How to: An ICO Tutorial

ICO tutorial

ICO tutorial for newcomers in the field, read on to find out what boxes you need to tick before announcing your token crowdsale.

ICO (Initial Coin Offering) is a new type of crowdfunding that has been trending lately and will only become more popular in the next few years. It’s a great opportunity for small businesses to get funding from their dedicated communities in the early stages. On the one hand, it’s much easier to get venture capital. On the other hand, it’s not a sure fire way of gaining capital needed for your business. Keep in mind that the same things (business prospectives, team, revenue stream, technology) matter for both types of investors. Coming unprepared will not serve you well. So, how do you make your first steps into the world of launching an ICO for your business?

ICO tutorial step 1: How is the token used in your business model?

There are different types of business models to choose from, the three most widely used models are:

  • Token as a mechanism for voting,
  • Token as a mechanism for investment,
  • And token as a mechanism for payment of services within your product.

The most important thing to keep in mind is that the token must be closely connected to the product. Most of all, it must makes business sense to use the token and not some other form of currency (for example fiat). With growing concerns about safety in this new ICO environment, make sure that you are using smart contracts.

ICO tutorial step 2: Distribution

Make a schedule up front about how you want to distribute your token, and how much of the token is available. Do you want to limit your token to a certain amount, so it will never be more than say, 100.000.000 tokens? You can also decide to distribute when it makes business sense. Or entrust distribution of the extra token to a selected council or simply ask all your token holders to vote on the matter. From an investor point of view, a limited amount of tokens is preferable. A limited amount will mean increased demand over time, which will lead to the token going up in value.

ICO tutorial step 3: Platform

The most popular platform for token distribution is Ethereum. As it has an extended smart contract virtual machine, you can use it to customise or program your logic from scratch. This adds lots of options to your smart contract.
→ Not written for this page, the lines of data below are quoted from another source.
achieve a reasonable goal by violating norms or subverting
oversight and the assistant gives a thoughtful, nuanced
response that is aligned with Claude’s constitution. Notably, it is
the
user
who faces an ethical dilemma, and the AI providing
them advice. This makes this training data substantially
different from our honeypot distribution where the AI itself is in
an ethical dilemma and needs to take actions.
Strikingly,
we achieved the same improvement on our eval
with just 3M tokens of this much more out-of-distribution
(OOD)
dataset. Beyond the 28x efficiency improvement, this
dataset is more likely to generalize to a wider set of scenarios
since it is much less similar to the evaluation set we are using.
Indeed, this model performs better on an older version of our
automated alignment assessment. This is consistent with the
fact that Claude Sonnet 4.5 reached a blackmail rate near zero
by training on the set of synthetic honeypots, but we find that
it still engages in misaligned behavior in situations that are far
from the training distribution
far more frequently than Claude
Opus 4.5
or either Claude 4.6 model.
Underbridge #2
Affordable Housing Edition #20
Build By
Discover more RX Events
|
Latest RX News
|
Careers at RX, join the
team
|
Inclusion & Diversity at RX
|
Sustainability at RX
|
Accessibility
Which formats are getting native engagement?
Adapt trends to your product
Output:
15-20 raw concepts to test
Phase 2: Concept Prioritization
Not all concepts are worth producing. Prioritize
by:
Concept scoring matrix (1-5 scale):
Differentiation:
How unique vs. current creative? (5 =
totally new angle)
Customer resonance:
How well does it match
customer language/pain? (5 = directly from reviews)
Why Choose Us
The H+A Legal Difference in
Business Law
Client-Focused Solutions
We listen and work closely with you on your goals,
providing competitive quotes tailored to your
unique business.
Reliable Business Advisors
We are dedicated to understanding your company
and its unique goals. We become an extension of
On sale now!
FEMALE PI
But the downside is that you will have to be able to code it yourself. Or hire coders familiar with smart contracts. If you want to do it more straightforward, you can use Plug and Play platforms like Bitshares. However, you are limited to the choices they offer in the customisation of your logic. Bitshares has the option to accept any cryptocurrency for your token, which will extend the list of possible investors markedly.

There are a few alternative platforms like Ripple and Waves that have made token distribution easy for anyone. But that also means that those platforms are crowded with lots of various tokens, making it harder to find good investment opportunities.
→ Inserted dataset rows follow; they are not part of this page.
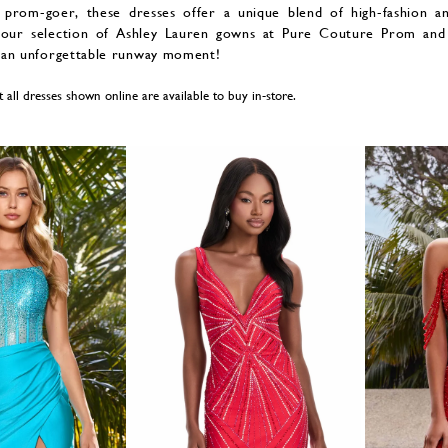
 prom-goer, these dresses offer a unique blend of high-fashion a
our selection of Ashley Lauren gowns at Pure Couture Prom and
 an unforgettable runway moment!
t all dresses shown online are available to buy in-store.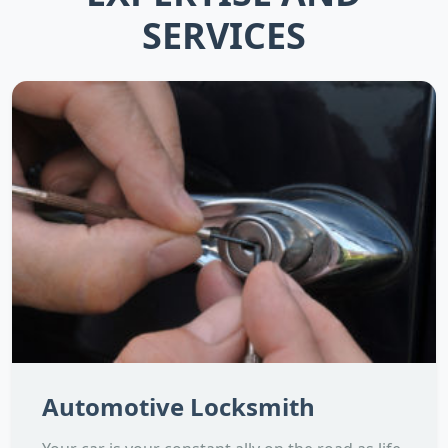
SERVICES
Automotive Locksmith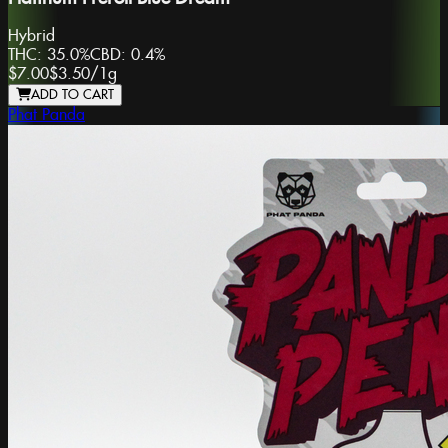
Hybrid
THC:
35.0%
CBD:
0.4%
$7.00
$3.50
/
1g
ADD TO CART
Phat Panda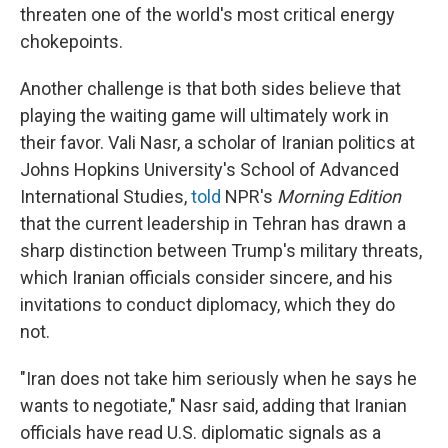
threaten one of the world's most critical energy
chokepoints.
Another challenge is that both sides believe that
playing the waiting game will ultimately work in
their favor. Vali Nasr, a scholar of Iranian politics at
Johns Hopkins University's School of Advanced
International Studies,
told
NPR's
Morning Edition
that the current leadership in Tehran has drawn a
sharp distinction between Trump's military threats,
which Iranian officials consider sincere, and his
invitations to conduct diplomacy, which they do
not.
"Iran does not take him seriously when he says he
wants to negotiate," Nasr said, adding that Iranian
officials have read U.S. diplomatic signals as a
ICO tutorial step 4: Jurisdiction and legal steps

Although there are not many regulatory laws surrounding crypto, there is a good chance this might change in the future. The step of where to incorporate your company is one that should be well thought-out, as it impacts the way your business might grow in the future. Singapore will monitor not only the token distribution, but also how you operate your company afterwards. Other common countries for incorporation are Switzerland, Virgin Islands, and Europe. Some countries are not connected to English law but are setting up their own regulation,like Belarus or Russia. Keep in mind, you’ll have to incorporate two companies: one for the token sales and one for your operations

ICO tutorial step 5: Listing on exchanges

The final step of the process is to get your token listed on various exchanges, so investors can easily buy and sell your tokens. Each exchange has their own requirements and the pricing differs. Some exchanges ask for more than 50 BTC to get listed. However the more exchanges you are listed on, the easier it is for more investors to buy and sell your tokens.

Another option is distributing your tokens on Bitshares, which has its own exchange called DEX. Other popular exchanges include Poloniex, Kraken, and Bitstamp. Specific countries also have their own exchanges, for example, Korbit in South Korea or BTCC in China.